While declining to make any direct comment on the potential consequences for the Bahamas as a result of the Panama Papers leak, Ms McCartney said the industry was watching developments closely.
“At this time it would be premature for us to comment on this developing matter in any detail,” Ms McCartney told Tribune Business.
“What we can say is that the Bahamas has always been committed to complying with international best practice.
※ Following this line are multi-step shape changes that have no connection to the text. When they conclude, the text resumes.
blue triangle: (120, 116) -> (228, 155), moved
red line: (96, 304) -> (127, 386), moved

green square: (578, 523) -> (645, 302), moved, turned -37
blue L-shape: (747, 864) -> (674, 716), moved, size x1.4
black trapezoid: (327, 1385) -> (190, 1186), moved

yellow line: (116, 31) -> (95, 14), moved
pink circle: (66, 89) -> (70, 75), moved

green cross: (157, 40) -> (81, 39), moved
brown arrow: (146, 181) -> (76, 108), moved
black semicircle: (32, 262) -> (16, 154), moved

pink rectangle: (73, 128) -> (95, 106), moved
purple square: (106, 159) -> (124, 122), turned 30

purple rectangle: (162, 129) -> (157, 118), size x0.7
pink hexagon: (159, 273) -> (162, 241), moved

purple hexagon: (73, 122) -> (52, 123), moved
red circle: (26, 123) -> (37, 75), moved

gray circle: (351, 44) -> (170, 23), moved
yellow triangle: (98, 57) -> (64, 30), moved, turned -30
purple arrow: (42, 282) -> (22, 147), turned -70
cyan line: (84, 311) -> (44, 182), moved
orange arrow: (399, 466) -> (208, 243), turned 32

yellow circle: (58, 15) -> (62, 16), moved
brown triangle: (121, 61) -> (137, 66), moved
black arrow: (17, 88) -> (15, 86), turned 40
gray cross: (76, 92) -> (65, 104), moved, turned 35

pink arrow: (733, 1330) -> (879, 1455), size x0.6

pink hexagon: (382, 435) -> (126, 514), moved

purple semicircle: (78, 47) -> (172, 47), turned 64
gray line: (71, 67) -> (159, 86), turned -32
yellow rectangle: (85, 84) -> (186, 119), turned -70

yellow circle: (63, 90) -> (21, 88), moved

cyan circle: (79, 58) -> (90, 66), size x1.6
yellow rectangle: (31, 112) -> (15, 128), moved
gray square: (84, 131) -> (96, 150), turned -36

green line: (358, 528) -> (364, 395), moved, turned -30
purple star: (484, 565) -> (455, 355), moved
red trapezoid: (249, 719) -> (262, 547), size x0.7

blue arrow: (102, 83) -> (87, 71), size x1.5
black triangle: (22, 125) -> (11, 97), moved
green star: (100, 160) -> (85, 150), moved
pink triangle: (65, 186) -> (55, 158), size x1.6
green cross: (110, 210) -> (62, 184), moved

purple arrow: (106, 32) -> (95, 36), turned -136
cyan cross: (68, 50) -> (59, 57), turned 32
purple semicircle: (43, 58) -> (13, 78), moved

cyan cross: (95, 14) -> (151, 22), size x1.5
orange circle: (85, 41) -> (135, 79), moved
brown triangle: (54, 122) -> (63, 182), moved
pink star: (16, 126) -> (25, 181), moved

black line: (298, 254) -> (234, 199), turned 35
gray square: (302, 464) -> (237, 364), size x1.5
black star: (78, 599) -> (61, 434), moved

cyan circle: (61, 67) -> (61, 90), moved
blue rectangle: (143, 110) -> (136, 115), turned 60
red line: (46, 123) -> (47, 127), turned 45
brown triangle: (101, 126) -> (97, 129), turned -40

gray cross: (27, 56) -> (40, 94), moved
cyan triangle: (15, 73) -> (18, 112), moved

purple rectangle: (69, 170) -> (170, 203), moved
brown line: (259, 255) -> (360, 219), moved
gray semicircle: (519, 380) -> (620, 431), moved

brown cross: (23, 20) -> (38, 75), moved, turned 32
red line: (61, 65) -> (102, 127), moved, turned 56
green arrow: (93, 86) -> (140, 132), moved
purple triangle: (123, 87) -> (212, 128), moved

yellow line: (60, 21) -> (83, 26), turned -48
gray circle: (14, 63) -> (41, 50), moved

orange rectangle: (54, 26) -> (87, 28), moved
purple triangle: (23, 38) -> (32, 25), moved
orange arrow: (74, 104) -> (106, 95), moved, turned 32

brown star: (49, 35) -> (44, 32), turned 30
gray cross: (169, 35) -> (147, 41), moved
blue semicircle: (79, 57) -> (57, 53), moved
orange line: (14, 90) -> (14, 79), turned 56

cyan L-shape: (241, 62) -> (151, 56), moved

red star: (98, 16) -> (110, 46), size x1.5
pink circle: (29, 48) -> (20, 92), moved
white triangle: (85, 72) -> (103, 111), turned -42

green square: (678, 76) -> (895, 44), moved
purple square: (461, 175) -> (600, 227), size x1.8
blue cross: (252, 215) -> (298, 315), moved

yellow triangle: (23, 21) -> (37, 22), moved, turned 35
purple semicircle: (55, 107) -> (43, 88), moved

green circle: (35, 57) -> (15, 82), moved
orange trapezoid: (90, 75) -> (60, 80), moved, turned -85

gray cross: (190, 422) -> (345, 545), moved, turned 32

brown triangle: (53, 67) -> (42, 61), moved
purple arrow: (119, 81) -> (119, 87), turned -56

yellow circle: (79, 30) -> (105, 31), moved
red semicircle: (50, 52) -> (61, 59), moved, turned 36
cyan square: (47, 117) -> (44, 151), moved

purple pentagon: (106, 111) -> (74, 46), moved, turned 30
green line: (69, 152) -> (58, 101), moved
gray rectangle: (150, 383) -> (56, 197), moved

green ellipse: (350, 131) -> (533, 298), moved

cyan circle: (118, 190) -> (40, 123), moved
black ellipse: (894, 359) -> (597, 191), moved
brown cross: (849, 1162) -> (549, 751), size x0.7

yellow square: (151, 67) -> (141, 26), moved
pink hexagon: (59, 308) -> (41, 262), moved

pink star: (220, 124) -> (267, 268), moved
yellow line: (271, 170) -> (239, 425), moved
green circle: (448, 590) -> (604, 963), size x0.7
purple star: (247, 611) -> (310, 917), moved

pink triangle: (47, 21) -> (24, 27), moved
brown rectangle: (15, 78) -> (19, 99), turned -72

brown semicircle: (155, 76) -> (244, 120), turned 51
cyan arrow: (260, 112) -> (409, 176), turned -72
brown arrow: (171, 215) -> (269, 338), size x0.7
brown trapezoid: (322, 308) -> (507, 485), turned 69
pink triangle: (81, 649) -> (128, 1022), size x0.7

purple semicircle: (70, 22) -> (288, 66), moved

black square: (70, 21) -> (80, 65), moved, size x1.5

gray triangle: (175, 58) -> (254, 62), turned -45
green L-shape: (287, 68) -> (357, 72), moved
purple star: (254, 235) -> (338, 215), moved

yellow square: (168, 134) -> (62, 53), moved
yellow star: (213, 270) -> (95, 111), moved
We continue to monitor developments to assess any possible impact.”
Mr Paton, meanwhile, said much of the material published to-date on the Panama Papers leak had featured circumstantial evidence and innuendo.
While numerous global politicians, and their relatives, associates and colleagues, had been linked to vehicles incorporated by Mossack Fonseca, little had been produced to determine the source of funds/assets an whether these were derived from - or linked to - criminal activity.
“From the Bahamas’ perspective, if it turns out that there is a criminal involved with a Bahamian company that Mossack set up, then we have all the pieces in place to deal with it,” Mr Paton reaffirmed.
“All this just adds fuel to people like the Tax Justice Network, and keeps the pressure on governments....But in the Bahamas we’ve had public disclosure of company directors for several years, whereas other jurisdictions, I think, are just starting to do that.
“The Bahamas can demonstrate that it’s engaged with the international initiatives, has implemented reasonable, considered commitments, and the evidence shows we continue to do that,” the ex-BFSB chair added.
“I don’t see any risk of the Bahamas being singled from this. The biggest issue for us is not vacillating from our commitments moving forward, and not having a knee-jerk, political reaction to this. That would be a mistake.
“The Bahamas has set its course, and as long as we comply with what we said we were going to do, we’ll be fine.”
The Bahamas has so far been subjected to ‘mentions in dispatches’ when it comes to international reporting of the material contained in the ‘Panama Papers’.
The major revelation involves suggestions that the father of current UK prime minister, David Cameron, used a Bahamian-domiciled investment fund, Blairmore Holdings, to avoid tax in Great Britain.
A 2006 offering memorandum for the fund shows that SG Hambros Bank & Trust (Bahamas) was administrator and custodian for Blairmore Holdings, while Lennox Paton acted as its Bahamian legal adviser. Deloitte & Touche (Bahamas) was the auditor.
Betty Roberts, SG Hambros Bank & Trust (Bahamas) former managing director, is named in corporate documents as Blairmore Holdings’ president.
Another SG Hambros Bank & Trust (Bahamas) executive, James Hoar, was its vice-president, while Bahamians Katrena Mitchell, Kendall Simmons and Effie Burrows all held executive posts.
There is no suggestion that SG Hambros Bank & Trust (Bahamas), nor any of those named above as officers and directors, have done anything wrong in relation to Blairmore Holdings.
I’m not really concerned,” Mr Paton reiterated of the ‘Panama Papers’ disclosure. “I don’t think there’s anything specific to the Bahamas. When I woke up today, were things different because of the disclosure of this information? No. It doesn’t change the political landscape.”